Après trois ans d'existence, où en est la Stratégie ?
Nous avons lancé plein de chantiers. Actuellement, nous sommes en train d'adhérer à un outil commun, le Groupement d'intérêt public Fonds d'investissement agricole et alimentaire, qui va nous permettre de prélever des financements pour des projets collectifs ou des équipements concernant nos cinq territoires. C'est ainsi, par exemple, que la légumerie a pu être financée. En termes de promotion, nous avons mis en place une carte des producteurs locaux qui indique aux consommateurs comment s'approvisionner autour de chez eux. Nous avons également commencé à travailler sur la restauration collective en accompagnant plusieurs démarches. Pour nous, c'est un levier dont doivent s'emparer les collectivités territoriales pour favoriser la production et la consommation de produits locaux.
Pas question pour autant d'être en concurrence avec le Pôle agroalimentaire développé par le Département...
Absolument pas. Nos démarches sont très différentes, même si nous travaillons en coordination avec le Département, notamment sur la structuration des équipements et de la filière agricole. De son côté, la Stratégie mène des actions beaucoup plus larges, qui visent d'autres aspects, comme la défense du foncier, l'installation de nouveaux agriculteurs ou la promotion des produits locaux auprès des habitants. C'est aussi une nouvelle manière de travailler ensemble qui doit nous permettre d'aller plus loin. Aujourd'hui, les contraintes budgétaires sont telles que, sans mutualisation, on ne peut plus rien faire tout seul. C'est d'autant plus intéressant que souvent les politiques, en particulier agricoles et forestières, ne s'arrêtent pas à la limite d'un petit territoire.
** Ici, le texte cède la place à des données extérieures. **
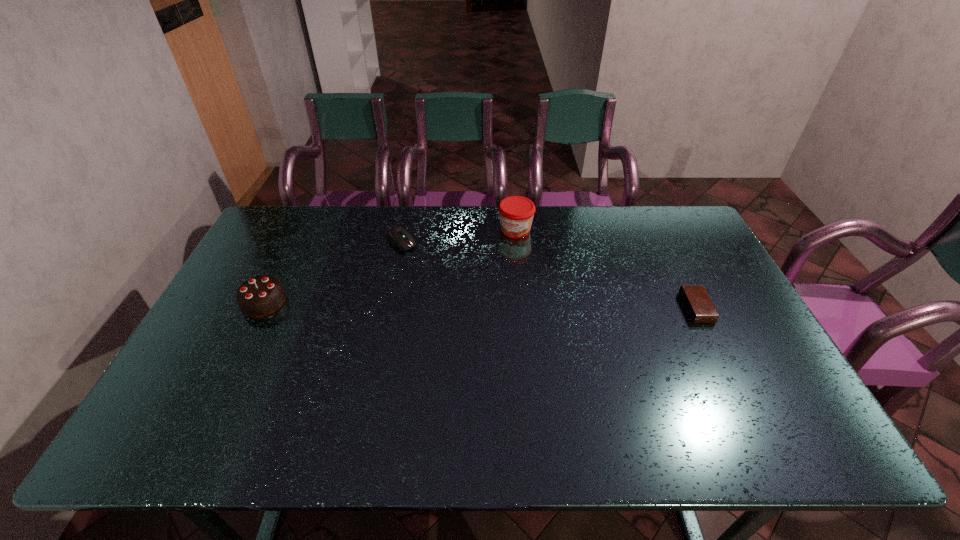 The height and width of the screenshot is (540, 960). What are the coordinates of `vacant area that lies between the second object from left to right and the third object from left to right` in the screenshot? It's located at (458, 236).

The height and width of the screenshot is (540, 960). I want to click on free space between the third object from left to right and the computer equipment, so click(458, 236).

Find the location of a particular element. free space between the chocolate cake and the jam is located at coordinates (390, 266).

Find the location of a particular element. vacant area that lies between the computer equipment and the jam is located at coordinates (458, 236).

Where is `free area in between the second object from right to left and the chocolate cake`? The width and height of the screenshot is (960, 540). free area in between the second object from right to left and the chocolate cake is located at coordinates (390, 266).

Identify which object is the third closest to the second object from right to left. Please provide its 2D coordinates. Your answer should be formatted as a tuple, i.e. [(x, y)], where the tuple contains the x and y coordinates of a point satisfying the conditions above.

[(260, 296)]

I want to click on object that ranks as the second closest to the rightmost object, so click(398, 236).

Where is `vacant space that satisfies the following two spatial constraints: 1. on the front side of the chocolate cake; 2. on the front face of the alarm clock`? The height and width of the screenshot is (540, 960). vacant space that satisfies the following two spatial constraints: 1. on the front side of the chocolate cake; 2. on the front face of the alarm clock is located at coordinates (261, 307).

The height and width of the screenshot is (540, 960). I want to click on vacant area that satisfies the following two spatial constraints: 1. on the front side of the rightmost object; 2. on the front face of the second object from left to right, so click(x=387, y=307).

Find the location of a particular element. The image size is (960, 540). free location that satisfies the following two spatial constraints: 1. on the front side of the third object from right to left; 2. on the front face of the alarm clock is located at coordinates (387, 307).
A propos de forêt, il semble que la Stratégie agricole inter-territoriale ait fait des petits et qu'elle se soit dotée d'une déclinaison forestière...
Fort de notre volonté de travailler ensemble, à l'échelle des cinq territoires, nous avons reproduit cette organisation sur la politique de la forêt et de la filière bois. L'idée est d'aller de l'amont - la gestion de la forêt - jusqu'à l'aval, donc l'industrie du bois et les énergies renouvelables. Nous avons décidé de le faire aussi avec les territoires qui sont Tepos-TEPCV (territoires à énergie positive), dans le cadre de la lutte contre le réchauffement climatique et de la transition énergétique. Nous sommes donc six, puisque Saint-Marcellin-Vercors-Isère s'est joint à nous. Nous envisageons donc la forêt à horizon 2030 en considérant l'ensemble de nos trois massifs (Vercors, Chartreuse et Belledonne) et les EPCI qui se trouvent dessus. Nous sommes par exemple en train de dupliquer l'opération "Vis ma vie de bûcheron", qui a démarré en Chartreuse, ou d'accompagner les petites communes qui le souhaitent sur l'ingéniérie en matière de chaufferie.